Answer: GPT-3 trained 175B parameters on only 300B tokens. Chinchilla showed that parameters and training tokens should scale together at a 1:20 ratio — GPT-3 was severely data-starved.
Explanation: Hoffmann et al. 2022 demonstrated through rigorous experiments that the Kaplan scaling laws undervalued data. Under the same compute budget, a 70B parameter model trained on 1.4T tokens (Chinchilla) outperformed GPT-3 (175B / 300B tokens) on nearly all benchmarks. The key insight is that the optimal number of training tokens is proportional to the square root of the compute budget, not just the model size.
Q2. How does the MinHash algorithm efficiently detect near-duplicates in a large text corpus?
Answer: Documents are represented as shingle (n-gram) sets, then compressed to fixed-length MinHash signatures that approximate Jaccard similarity. LSH groups similar signatures into the same bucket, so only candidate pairs need precise comparison.

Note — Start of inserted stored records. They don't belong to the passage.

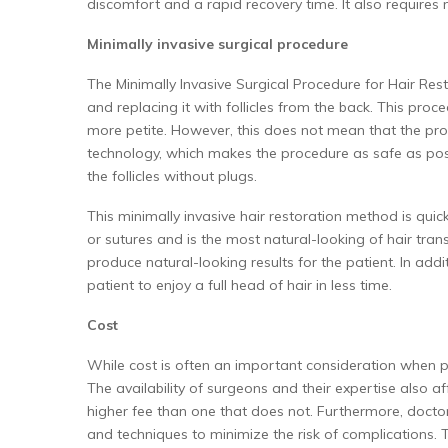
discomfort and a rapid recovery time. It also requires
Minimally invasive surgical procedure
The Minimally Invasive Surgical Procedure for Hair Rest
and replacing it with follicles from the back. This proce
more petite. However, this does not mean that the pro
technology, which makes the procedure as safe as possi
the follicles without plugs.
This minimally invasive hair restoration method is quick
or sutures and is the most natural-looking of hair tran
produce natural-looking results for the patient. In addi
patient to enjoy a full head of hair in less time.
Cost
While cost is often an important consideration when pur
The availability of surgeons and their expertise also aff
higher fee than one that does not. Furthermore, doctor
and techniques to minimize the risk of complications. 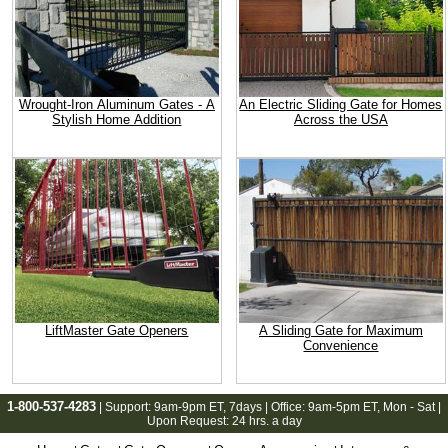
Wrought-Iron Aluminum Gates - A
An Electric Sliding Gate for Homes
Stylish Home Addition
Across the USA
LiftMaster Gate Openers
A Sliding Gate for Maximum
Convenience
1-800-537-4283
| Support:
9am-9pm ET
, 7days | Office:
9am-5pm ET
, Mon - Sat |
Upon Request: 24 hrs. a day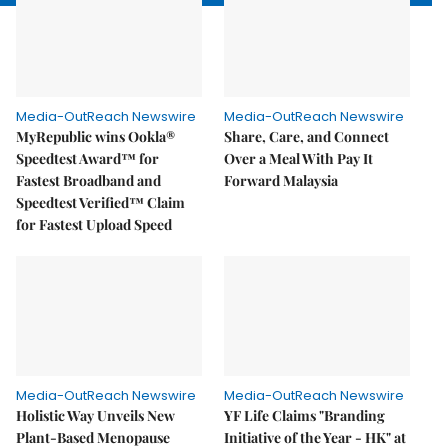
Media-OutReach Newswire
Media-OutReach Newswire
MyRepublic wins Ookla®
Share, Care, and Connect
Speedtest Award™ for
Over a Meal With Pay It
Fastest Broadband and
Forward Malaysia
Speedtest Verified™ Claim
for Fastest Upload Speed
Media-OutReach Newswire
Media-OutReach Newswire
Holistic Way Unveils New
YF Life Claims "Branding
Plant-Based Menopause
Initiative of the Year - HK" at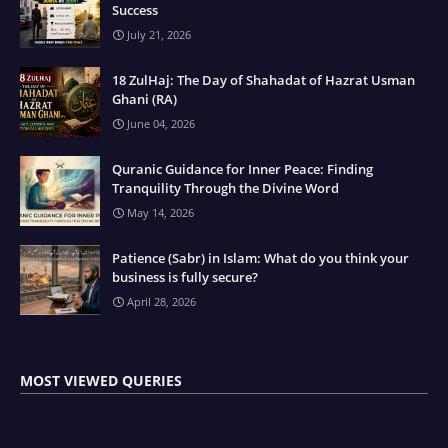
Success
July 21, 2026
18 ZulHaj: The Day of Shahadat of Hazrat Usman
Ghani (RA)
June 04, 2026
Quranic Guidance for Inner Peace: Finding
Tranquility Through the Divine Word
May 14, 2026
Patience (Sabr) in Islam: What do you think your
business is fully secure?
April 28, 2026
MOST VIEWED QUERIES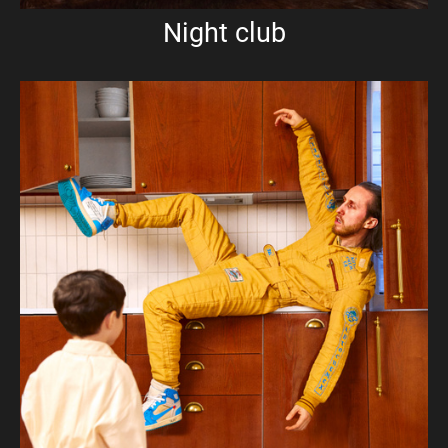
Night club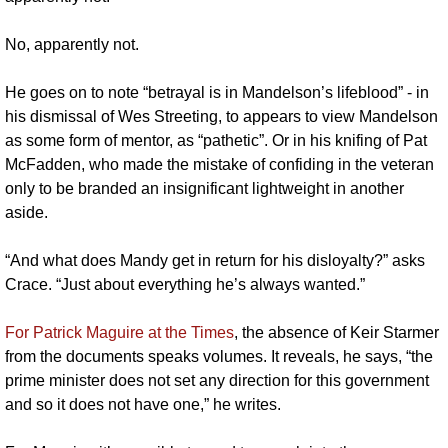
No, apparently not. 
He goes on to note “betrayal is in Mandelson’s lifeblood” - in 
his dismissal of Wes Streeting, to appears to view Mandelson 
as some form of mentor, as “pathetic”. Or in his knifing of Pat 
McFadden, who made the mistake of confiding in the veteran 
only to be branded an insignificant lightweight in another 
aside.
“And what does Mandy get in return for his disloyalty?” asks 
Crace. “Just about everything he’s always wanted.” 
For Patrick Maguire at the Times
, the absence of Keir Starmer 
from the documents speaks volumes. It reveals, he says, “the 
prime minister does not set any direction for this government 
and so it does not have one,” he writes. 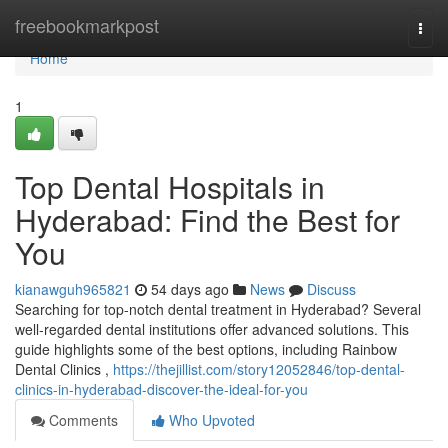
Home
freebookmarkpost
Togg
navi
Home
1
Top Dental Hospitals in
Hyderabad: Find the Best for
You
kianawguh965821
54 days ago
News
Discuss
Searching for top-notch dental treatment in Hyderabad? Several
well-regarded dental institutions offer advanced solutions. This
guide highlights some of the best options, including Rainbow
Dental Clinics ,
https://thejillist.com/story12052846/top-dental-
clinics-in-hyderabad-discover-the-ideal-for-you
Comments
Who Upvoted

Explanation: Direct Jaccard similarity between all pairs requires O(N^2) comparisons. MinHash represents each document as k hash minimums. Two signatures' agreement rate is an unbiased estimator of Jaccard similarity. LSH further reduces comparisons to near O(N) by only comparing documents that hash to the same bucket, making corpus-scale deduplication tractable.
Q3. How does Grouped Query Attention (GQA) reduce inference memory compared to Multi-Head Attention?

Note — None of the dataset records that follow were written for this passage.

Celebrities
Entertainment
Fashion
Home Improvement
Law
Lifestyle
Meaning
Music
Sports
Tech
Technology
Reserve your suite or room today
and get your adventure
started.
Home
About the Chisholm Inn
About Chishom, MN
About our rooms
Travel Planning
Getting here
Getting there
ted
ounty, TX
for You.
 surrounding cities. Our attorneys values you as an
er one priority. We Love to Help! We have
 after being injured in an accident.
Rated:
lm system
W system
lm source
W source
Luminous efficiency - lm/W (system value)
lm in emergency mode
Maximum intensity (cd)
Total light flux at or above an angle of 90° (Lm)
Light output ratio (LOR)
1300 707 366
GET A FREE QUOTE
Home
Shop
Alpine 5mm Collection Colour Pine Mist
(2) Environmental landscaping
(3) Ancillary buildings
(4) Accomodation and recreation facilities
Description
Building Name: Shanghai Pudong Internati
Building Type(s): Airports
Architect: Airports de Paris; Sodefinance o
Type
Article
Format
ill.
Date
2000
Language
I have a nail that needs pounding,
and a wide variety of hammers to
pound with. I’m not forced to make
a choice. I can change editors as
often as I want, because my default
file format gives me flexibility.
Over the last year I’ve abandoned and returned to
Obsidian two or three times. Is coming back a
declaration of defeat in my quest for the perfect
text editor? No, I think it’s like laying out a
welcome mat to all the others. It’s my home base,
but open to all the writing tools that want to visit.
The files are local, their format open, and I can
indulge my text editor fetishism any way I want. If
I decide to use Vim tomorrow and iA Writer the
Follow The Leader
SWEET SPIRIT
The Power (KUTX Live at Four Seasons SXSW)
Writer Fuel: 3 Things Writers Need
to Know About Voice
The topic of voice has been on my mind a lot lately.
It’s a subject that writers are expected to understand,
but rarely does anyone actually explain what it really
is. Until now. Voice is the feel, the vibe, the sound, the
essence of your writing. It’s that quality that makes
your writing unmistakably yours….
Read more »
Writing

Answer: GQA uses fewer Key/Value heads than Query heads. Since the KV cache scales with the number of KV heads (not Query heads), the cache is reduced by a factor of KV heads / Query heads.
Explanation: During autoregressive inference, all previous tokens' Keys and Values must be cached. With MHA, the cache size is batch_size x seq_len x num_heads x head_dim x 2. GQA with G KV heads (G < H query heads) reduces cache to G/H of MHA. Llama 3 8B (H=32 query heads, G=8 KV heads) uses 1/4 the KV cache of equivalent MHA.

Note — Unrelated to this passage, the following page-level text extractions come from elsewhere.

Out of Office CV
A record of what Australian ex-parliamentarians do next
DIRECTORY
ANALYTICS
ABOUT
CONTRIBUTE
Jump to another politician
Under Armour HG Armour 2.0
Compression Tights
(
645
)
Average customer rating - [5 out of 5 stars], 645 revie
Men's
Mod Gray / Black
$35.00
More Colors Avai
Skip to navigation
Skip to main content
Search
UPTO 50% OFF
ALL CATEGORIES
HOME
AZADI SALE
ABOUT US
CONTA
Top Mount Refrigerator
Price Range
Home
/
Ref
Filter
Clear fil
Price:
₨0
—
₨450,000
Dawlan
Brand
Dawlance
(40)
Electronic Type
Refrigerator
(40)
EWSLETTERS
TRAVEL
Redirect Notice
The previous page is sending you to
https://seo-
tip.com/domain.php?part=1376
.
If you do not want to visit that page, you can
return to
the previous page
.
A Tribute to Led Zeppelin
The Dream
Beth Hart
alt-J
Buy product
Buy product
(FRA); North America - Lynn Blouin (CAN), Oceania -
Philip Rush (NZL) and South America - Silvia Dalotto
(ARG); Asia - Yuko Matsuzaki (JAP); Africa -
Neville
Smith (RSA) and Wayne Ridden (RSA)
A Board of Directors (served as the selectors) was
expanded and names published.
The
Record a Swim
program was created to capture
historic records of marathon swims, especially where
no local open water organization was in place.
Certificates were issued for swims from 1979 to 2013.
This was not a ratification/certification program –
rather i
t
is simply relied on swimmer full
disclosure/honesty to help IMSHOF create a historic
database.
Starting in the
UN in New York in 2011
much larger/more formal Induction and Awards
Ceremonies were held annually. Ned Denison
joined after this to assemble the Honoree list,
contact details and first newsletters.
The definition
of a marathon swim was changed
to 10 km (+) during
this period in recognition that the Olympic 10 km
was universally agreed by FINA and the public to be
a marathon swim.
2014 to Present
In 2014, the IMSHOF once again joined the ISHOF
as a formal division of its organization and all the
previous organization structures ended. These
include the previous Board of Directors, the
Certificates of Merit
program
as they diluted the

Q4. Why is RoPE (Rotary Position Embedding) better suited for long-context extrapolation than absolute positional embeddings?
Answer: RoPE makes attention scores a function of relative position (m-n) rather than absolute positions. This means the model generalizes to position offsets it has not seen during training, enabling length extrapolation.
Explanation: Absolute positional embeddings (sinusoidal or learned) are added to token embeddings at specific indices. Positions beyond the training length are out-of-distribution. RoPE applies rotation matrices to Q and K such that their dot product depends only on the difference between their positions. Extensions like YaRN and LongRoPE leverage this property to extend context windows from 4K to 128K+ tokens with minimal fine-tuning.
Q5. Why is a load balancing loss necessary in MoE expert routing?
Answer: Without it, the router collapses to always choosing the same expert (expert collapse). That expert improves most, gets selected more, and the cycle repeats — other experts receive no gradients and remain undertrained.
Explanation: The router's softmax produces expert selection probabilities. Even with uniform initialization, a positive feedback loop causes one or a few experts to dominate. Load balancing loss adds an auxiliary penalty when the distribution of tokens to experts is uneven. The loss term equals num_experts times the sum of (expert fraction) times (average routing probability), encouraging a uniform distribution and ensuring all experts are adequately trained.
Conclusion
LLM pretraining is where theoretical scaling laws, practical data engineering, and systems optimization intersect. Chinchilla proved mathematically that "bigger is not always better" — data efficiency matters as much as parameter count. Flash Attention and GQA made large-scale training and deployment economically feasible. DeepSeek-V3 demonstrated that MoE architecture combined with efficient implementation can achieve frontier performance at a fraction of the cost. The concepts in this guide form the foundation for understanding and conducting LLM pretraining experiments at any scale.